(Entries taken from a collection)
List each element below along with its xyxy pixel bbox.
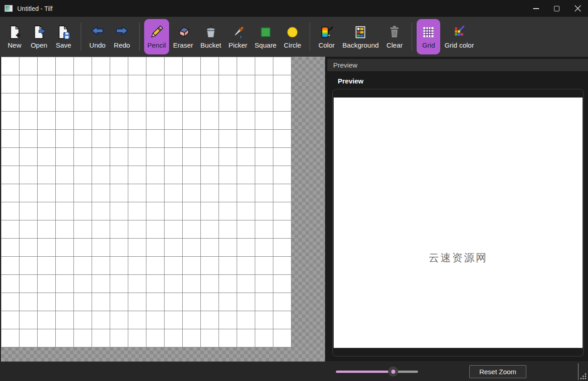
app-icon: [5, 5, 13, 12]
resize-grip-icon[interactable]: [580, 373, 582, 375]
redo-label: Redo: [114, 41, 130, 49]
eraser-label: Eraser: [173, 41, 193, 49]
square-button[interactable]: Square: [252, 19, 280, 54]
toolbar-separator: [139, 23, 140, 51]
toolbar-separator: [412, 23, 412, 51]
background-button[interactable]: Background: [339, 19, 382, 54]
circle-button[interactable]: Circle: [281, 19, 304, 54]
save-icon: [56, 24, 71, 40]
grid-color-label: Grid color: [444, 41, 474, 49]
reset-zoom-button[interactable]: Reset Zoom: [469, 365, 526, 378]
preview-panel: Preview Preview 云速资源网: [325, 57, 588, 361]
grid-color-button[interactable]: Grid color: [441, 19, 477, 54]
window-controls: [525, 0, 588, 17]
toolbar: New Open Save Undo Redo: [0, 17, 588, 57]
new-file-icon: [7, 24, 22, 40]
maximize-icon: [554, 6, 559, 11]
color-label: Color: [318, 41, 335, 49]
eraser-icon: [175, 24, 191, 40]
open-button[interactable]: Open: [27, 19, 51, 54]
minimize-button[interactable]: [525, 0, 546, 17]
square-label: Square: [255, 41, 277, 49]
status-bar: Reset Zoom: [0, 361, 588, 381]
redo-icon: [114, 24, 130, 40]
close-button[interactable]: [567, 0, 588, 17]
eraser-button[interactable]: Eraser: [170, 19, 196, 54]
zoom-slider-track[interactable]: [336, 371, 418, 373]
undo-icon: [90, 24, 105, 40]
toolbar-separator: [81, 23, 81, 51]
picker-button[interactable]: Picker: [225, 19, 251, 54]
zoom-slider-thumb[interactable]: [388, 366, 398, 376]
grid-button[interactable]: Grid: [417, 19, 440, 54]
pencil-label: Pencil: [147, 41, 166, 49]
preview-frame: 云速资源网: [332, 89, 584, 357]
color-swatch-icon: [319, 24, 334, 40]
undo-label: Undo: [89, 41, 106, 49]
watermark-text: 云速资源网: [429, 251, 488, 265]
square-icon: [258, 24, 273, 40]
window-title: Untitled - Tilf: [17, 5, 53, 12]
clear-label: Clear: [386, 41, 403, 49]
main-area: Preview Preview 云速资源网: [0, 57, 588, 361]
minimize-icon: [533, 8, 539, 9]
color-button[interactable]: Color: [315, 19, 338, 54]
open-file-icon: [31, 24, 47, 40]
grid-color-icon: [452, 24, 467, 40]
save-button[interactable]: Save: [52, 19, 75, 54]
color-picker-icon: [230, 24, 246, 40]
circle-label: Circle: [284, 41, 301, 49]
undo-button[interactable]: Undo: [86, 19, 109, 54]
picker-label: Picker: [228, 41, 248, 49]
grid-label: Grid: [422, 41, 435, 49]
preview-canvas: 云速资源网: [334, 98, 583, 348]
trash-icon: [387, 24, 402, 40]
open-label: Open: [31, 41, 48, 49]
preview-heading: Preview: [338, 77, 588, 85]
bucket-icon: [203, 24, 219, 40]
zoom-slider-fill: [336, 371, 394, 373]
preview-dock-tab: Preview: [327, 59, 588, 71]
pencil-icon: [149, 24, 164, 40]
new-label: New: [8, 41, 21, 49]
maximize-button[interactable]: [546, 0, 567, 17]
statusbar-separator: [578, 363, 578, 380]
preview-tab-label: Preview: [333, 61, 357, 69]
grid-icon: [421, 24, 436, 40]
clear-button[interactable]: Clear: [383, 19, 406, 54]
bucket-button[interactable]: Bucket: [197, 19, 224, 54]
pencil-button[interactable]: Pencil: [144, 19, 169, 54]
canvas-panel: [0, 57, 325, 361]
bucket-label: Bucket: [200, 41, 221, 49]
redo-button[interactable]: Redo: [110, 19, 134, 54]
circle-icon: [285, 24, 300, 40]
save-label: Save: [56, 41, 71, 49]
background-palette-icon: [353, 24, 368, 40]
background-label: Background: [342, 41, 379, 49]
drawing-canvas-grid[interactable]: [1, 57, 292, 347]
toolbar-separator: [310, 23, 310, 51]
title-bar: Untitled - Tilf: [0, 0, 588, 17]
close-icon: [574, 5, 581, 12]
new-button[interactable]: New: [3, 19, 26, 54]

__Exercise__:
Copy out all lines above holding "file".

__Response to the task__:
new-file-icon: [7, 24, 22, 40]
open-file-icon: [31, 24, 47, 40]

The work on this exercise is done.